When Your Contractor Says He’s Fully Insured
Have you ever seen a plumbing company van pass by and it says Fully Insured?
You probably have, but as someone in the insurance industry, I often wonder what’s meant by that. From where I’m sitting, it seems like a broad claim, and it’s not as cut and dry as you expect.
Fully Insured: What They Probably Mean
At a minimum, I assume this means General Liability and Workers’ Compensation/Employers’ Liability coverage. At its fullest extent, it’s going to include Commercial Auto insurance and perhaps an Umbrella policy.
These are the four most common lines of business in commercial lines. If your contractor has these, they probably think they’re fully insured.
Here’s a tip for you: nobody is ever really fully insured, unless you count self-insurance. (In layman’s terms, that’s paying out of pocket for your own liability and property losses.) Do you know how many lines of business there are? I doubt I’ve heard of all of them and I’m in the business, but be assured it is more than four. If anyone was, they’d be spending a lot of cash on insurance covering every imaginable exposure.
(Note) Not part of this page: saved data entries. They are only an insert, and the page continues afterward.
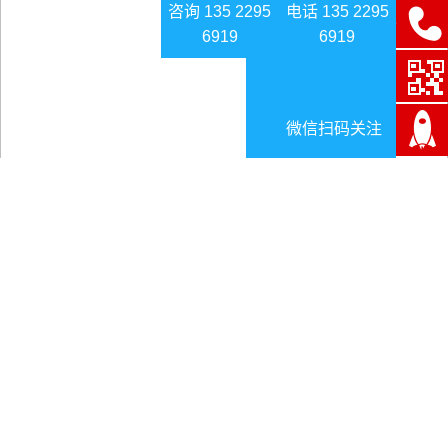
咨询 135 2295
电话 135 2295
6919
6919
微信扫码关注
安徽省濉溪强化特种设备安全监管
日期:2025-07-21
安徽省濉溪强化特种设备安全监管
前文分享了
资产管理
行业前景广阔，本文来看安徽省濉
溪强化特种设备安全监管。近日，濉溪县市场监督管理局在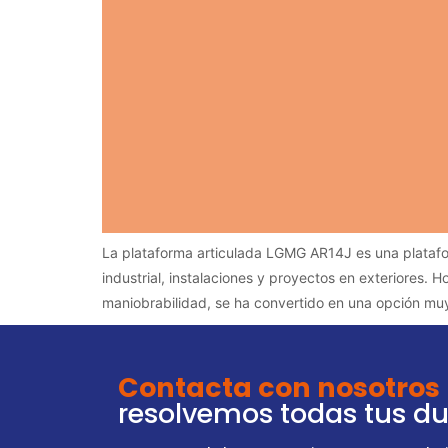
La plataforma articulada LGMG AR14J es una platafo
industrial, instalaciones y proyectos en exteriores.
maniobrabilidad, se ha convertido en una opción 
Contacta con nosotros
resolvemos todas tus d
Getting on the Road to Fully Insured
As previously mentioned, there is way more to insuring your business than General Liability, Auto Liability, Workers’ Comp, and an Umbrella. A few other things for a business owner to consider include the following:
Professional Liability (Errors and Omissions). If part of your business operations include design, for example, you have a Professional Liability exposure. Let’s say you’re a HVAC subcontractor and before a job, you design the ductwork system at a retail store. Your design turns out flawed, and the store suffers a financial loss as a result. Your General Liability coverage does not cover this, but an E&O policy does.
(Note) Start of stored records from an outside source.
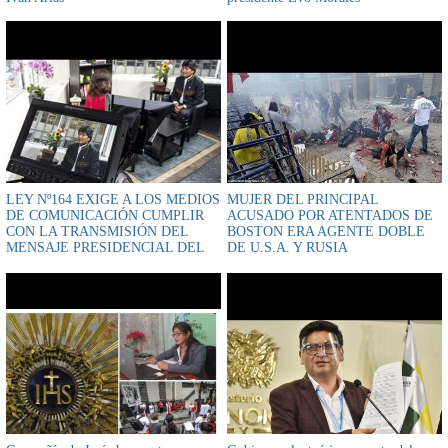
LEY Nº164 EXIGE A LOS MEDIOS
MUJER DEL PRINCIPAL
DE COMUNICACIÓN CUMPLIR
ACUSADO POR ATENTADOS DE
CON LA TRANSMISIÓN DEL
BOSTON ERA AGENTE DOBLE
MENSAJE PRESIDENCIAL DEL
DE U.S.A. Y RUSIA
22 DE ENERO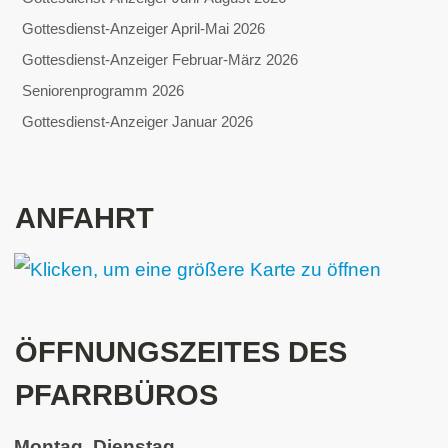
Gottesdienst-Anzeiger April-Mai 2026
Gottesdienst-Anzeiger Februar-März 2026
Seniorenprogramm 2026
Gottesdienst-Anzeiger Januar 2026
ANFAHRT
ÖFFNUNGSZEITES DES
PFARRBÜROS
Montag, Dienstag,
Commercial Crime policy or Fidelity Bond. You might hear about Employee Dishonesty coverage, which applies when an employee steals from you. There’s also third-party crime coverage, which is of interest to your clients: it’s not for the employee ripping you off, it’s for ripping the client off. Some buildings with large management firms in charge won’t let small contractors onto the premises without it.
Cyber Liability. If the contractor with whom you do business stores non-public information, like credit card numbers, there’s a big risk here. What happens if that information is compromised? Aside from the obvious impact to you, they’re on the hook in a big way. A good cyber liability policy covers things like privacy notification expenses, consumer redress, and reputational injury to clients.
These are just a few additional coverages for business owners to consider, and unless you have a savvy agent, they can be easy to miss. The policies you think make you fully insured ignore other exposures about which most small businesspeople miss.